Everyone at the table, even Crocker, started speaking at once. The conversation was not pleasant. The idea of taking out a loan from a foreign investor, paying interest and fees; it was absurd and abhorrent.

Muldor raised his voice above the swell. “There are other options.”

“Such as?” Dollenger said.

“We negotiate.”

Maggur snickered. “Naiveté is not a strong personality trait and one I didn’t think you had, Muldor. You should know better after all your years working with these kinds of people. This Grayme Lautner doesn’t wish to negotiate. He wants to dominate, destroy the Guild, take over our trade, and reap the rewards. I have dealt with him before.”

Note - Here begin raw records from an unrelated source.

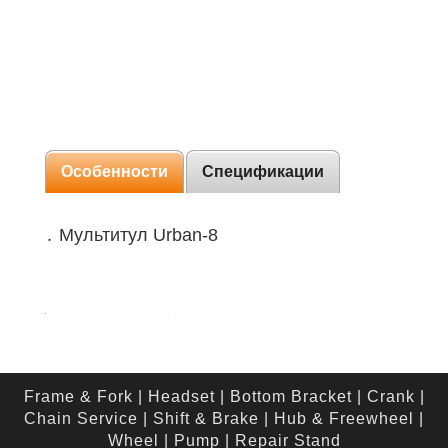
Особенности
Спецификации
․ Мультитул Urban-8
Frame & Fork
|
Headset
|
Bottom Bracket
|
Crank
|
Chain Service
|
Shift & Brake
|
Hub & Freewheel
|
Wheel
|
Pump
|
Repair Stand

“What of the King’s regent?” Becket said. “We should be able to turn to him for leverage. No doubt he would be on our side in this discussion once he arrives and we tell him the situation.”

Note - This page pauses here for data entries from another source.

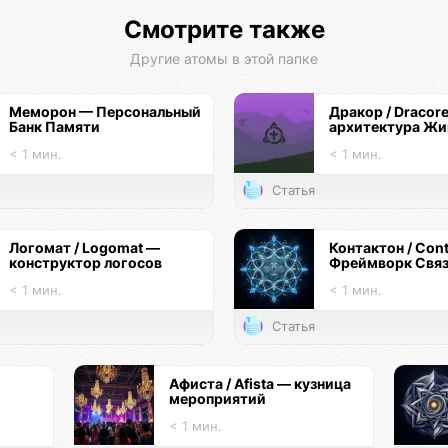
Смотрите также
Другие атомы в этой папке
Меморон — Персональный
Дракор / Dracor
Банк Памяти
архитектура Жи
< 1 мин.
< 1 мин.
Статья
Логомат / Logomat —
Контактон / Con
конструктор логосов
Фреймворк Свя
< 1 мин.
< 1 мин.
Статья
Афиста / Afista — кузница
мероприятий
< 1 мин.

“The new Lord Governor is a week overdo,” Muldor said, and the tension in the room rose. “There’s been no further news of his arrival. According to some of my people, there is no order from the King, and his advisors have cautioned him in sending a regent.”

“They won’t send one, the cowards,” Lawson said and smirked. “Who would? This is a dangerous place for politicians.” A slight ripple of levity rang through the group, releasing some tension.

“In the meantime,” Muldor said without breaking stride, “there is a proposed prisoner exchange that may sweeten the deal with the Janisberg delegates.”

“A compromise,” Dollenger said.

“A cop out,” said Maggur.

“A smart move on our part,” Muldor said. “The only choice we have.”

Everyone sat back, deep in their own thoughts. Maggur snickered and shook his head, scribbling at his notes. Lawson and Becket exchanged a few whispered words while Crocker continued his nap.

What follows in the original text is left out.